Saturday, February 23, 2008

The Wood Wife -- Terri Windling-- Review

I finished reading The Wood Wife by Terri Windling. This book is exceptionally well edited and designed. Terri Windling has won five world fantasy awards, has edited the anthology, The Year's Best Science Fiction and Fantasy for years, and is possibly one of the best contemporary editors of fantasy writing. The three editors I most recognize are Terri Windling, Ellen Datlow, and Martin H. Greenberg for fantasy. Recently George R.R. Martin is on the rise as well.

The book is exceptionally well designed. I am not sure of the typeface, but I rather like the pagination, the high bond acid free paper, and the book cover. According to the author the book was originally to be a series of novellas to be published with the artist Brian Froud's fantasy art.

I am not going to go over the story, but rather certain points about style and design which are interesting. Terri Windling includes some excerpts from very high quality poets. She includes a few poems by Pablo Neruda, excerpts from "Ars Poetica" by Jorge Luis Borges, as well as the poem "Evening" by Rainier Maria Rilke. This adds to the quality of the poetry and images in the book.

In addition she brings in real life paintings as part of the descriptions. Frida Kahlo and other Mexican surrealist painters are described.

The opening quote by Goethe, "Who Wants to Understand the Poem Must Travel to the Land of Poetry." This very much goes to the essence of the book. Poetry, art, and music draw out archetypes and magic in the setting of the Southwestern Desert of Arizona. The archetypes drawn out are a seemless fusion of Scottish and Native American mythology. Coyote the trickster changes into many different forms for example; coyote, crow, and reinard the fox. Spine woman kisses Maggie Black's eyes and gives her site. The white stag runs in the foothills of Arizona. The wild hunt runs through the hills as packs of coyotes howl at the moon.

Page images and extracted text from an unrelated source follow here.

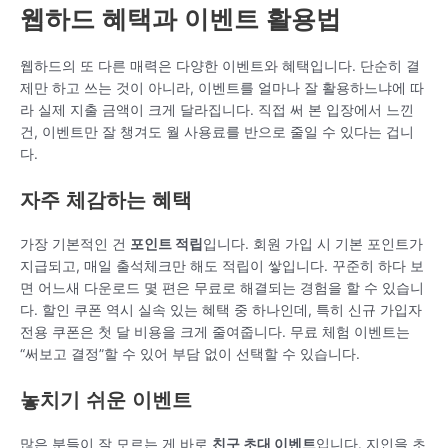
웹하드 혜택과 이벤트 활용법
웹하드의 또 다른 매력은 다양한 이벤트와 혜택입니다. 단순히 결
제만 하고 쓰는 것이 아니라, 이벤트를 얼마나 잘 활용하느냐에 따
라 실제 지출 금액이 크게 달라집니다. 직접 써 본 입장에서 느낀
건, 이벤트만 잘 챙겨도 월 사용료를 반으로 줄일 수 있다는 겁니
다.
자주 체감하는 혜택
가장 기본적인 건
포인트 적립
입니다. 회원 가입 시 기본 포인트가
지급되고, 매일 출석체크만 해도 적립이 쌓입니다. 꾸준히 하다 보
면 어느새 다운로드 몇 편은 무료로 해결되는 경험을 할 수 있습니
다. 할인 쿠폰 역시 실속 있는 혜택 중 하나인데, 특히 신규 가입자
전용 쿠폰은 첫 달 비용을 크게 줄여줍니다. 무료 체험 이벤트는
“써보고 결정”할 수 있어 부담 없이 선택할 수 있습니다.
놓치기 쉬운 이벤트
많은 분들이 잘 모르는 게 바로
친구 초대 이벤트
입니다. 지인을 초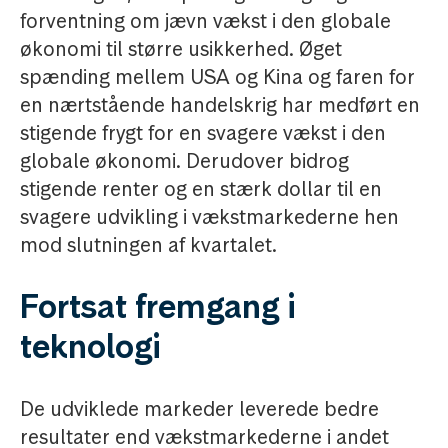
forventning om jævn vækst i den globale
økonomi til større usikkerhed. Øget
spænding mellem USA og Kina og faren for
en nærtstående handelskrig har medført en
stigende frygt for en svagere vækst i den
globale økonomi. Derudover bidrog
stigende renter og en stærk dollar til en
svagere udvikling i vækstmarkederne hen
mod slutningen af kvartalet.
Fortsat fremgang i
teknologi
De udviklede markeder leverede bedre
resultater end vækstmarkederne i andet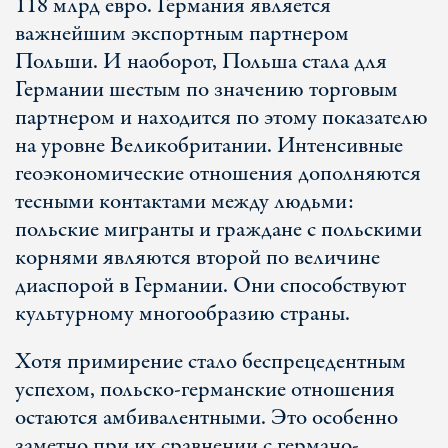
118 млрд евро. Германия является
важнейшим экспортным партнером
Польши. И наоборот, Польша стала для
Германии шестым по значению торговым
партнером и находится по этому показателю
на уровне Великобритании. Интенсивные
геоэкономические отношения дополняются
тесными контактами между людьми:
польские мигранты и граждане с польскими
корнями являются второй по величине
диаспорой в Германии. Они способствуют
культурному многообразию страны.
Хотя примирение стало беспрецедентным
успехом, польско-германские отношения
остаются амбивалентными. Это особенно
заметно при их сравнении с германо-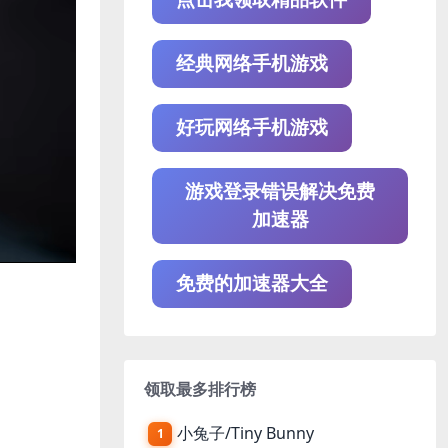
经典网络手机游戏
好玩网络手机游戏
游戏登录错误解决免费
加速器
免费的加速器大全
领取最多排行榜
小兔子/Tiny Bunny
1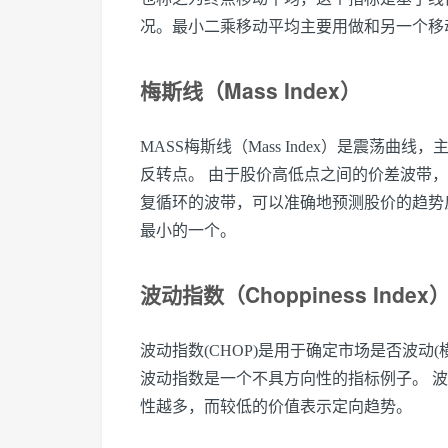
况。最小二乘移动平均主要用做和另一个移
梅斯线（Mass Index）
MASS梅斯线（Mass Index）是震荡
反转点。 由于股价高低点之间的价差波带
复循环的波带，可以准确地预测股价的趋势
最小的一个。
波动指数（Choppiness Index
波动指数(CHOP)是用于确定市场是否波动
波动指数是一个不具方向性的指标例子。 
性越多，而较低的价值表示定向趋势。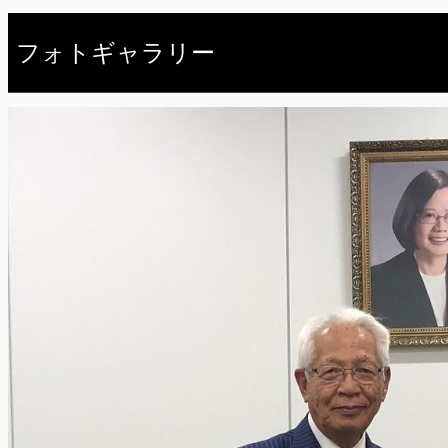
フォトギャラリー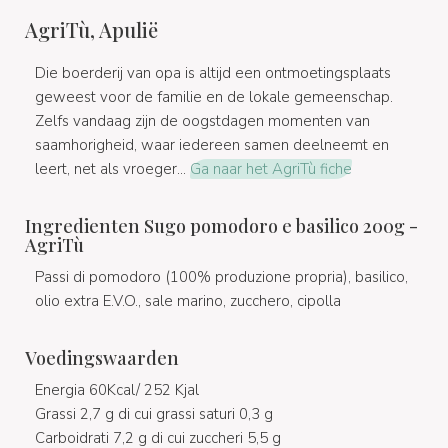
AgriTù, Apulië
Die boerderij van opa is altijd een ontmoetingsplaats
geweest voor de familie en de lokale gemeenschap.
Zelfs vandaag zijn de oogstdagen momenten van
saamhorigheid, waar iedereen samen deelneemt en
leert, net als vroeger...
Ga naar het AgriTù fiche
Ingredienten Sugo pomodoro e basilico 200g -
AgriTù
Passi di pomodoro (100% produzione propria), basilico,
olio extra E.V.O., sale marino, zucchero, cipolla
Voedingswaarden
Energia 60Kcal/ 252 Kjal
Grassi 2,7 g di cui grassi saturi 0,3 g
Carboidrati 7,2 g di cui zuccheri 5,5 g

In addition to regular text, there are poems, quotes, and letters. One of my favorite letters is a made up letter between Davis Cooper who is made up and Henry Miller. There are numerous letters which go back and forth throughout the story giving a unique flavor to the book.

This book is a fantasy set in the modern context. It occurs in a poets house who has died, Davis Cooper. He has bequeathed the house to another poet, a Maggie Black. The house is at the edge of the wilderness in Arizona. A variety of interesting characters surround the house, a Mexican painter and his wife in a cabin, a Hopi car mechanic, and a retired forester. The setting seems to be very much a borderland between the wilderness of the other (fairyland and native lands) where magic occurs and the modern world is a few hours away by jeep.

I really enjoyed reading this book because of the quality of the writing. If you are looking for a very well written modern fantasy with literary qualities, this book is for you. This book was one of the Mythopoeic award winners.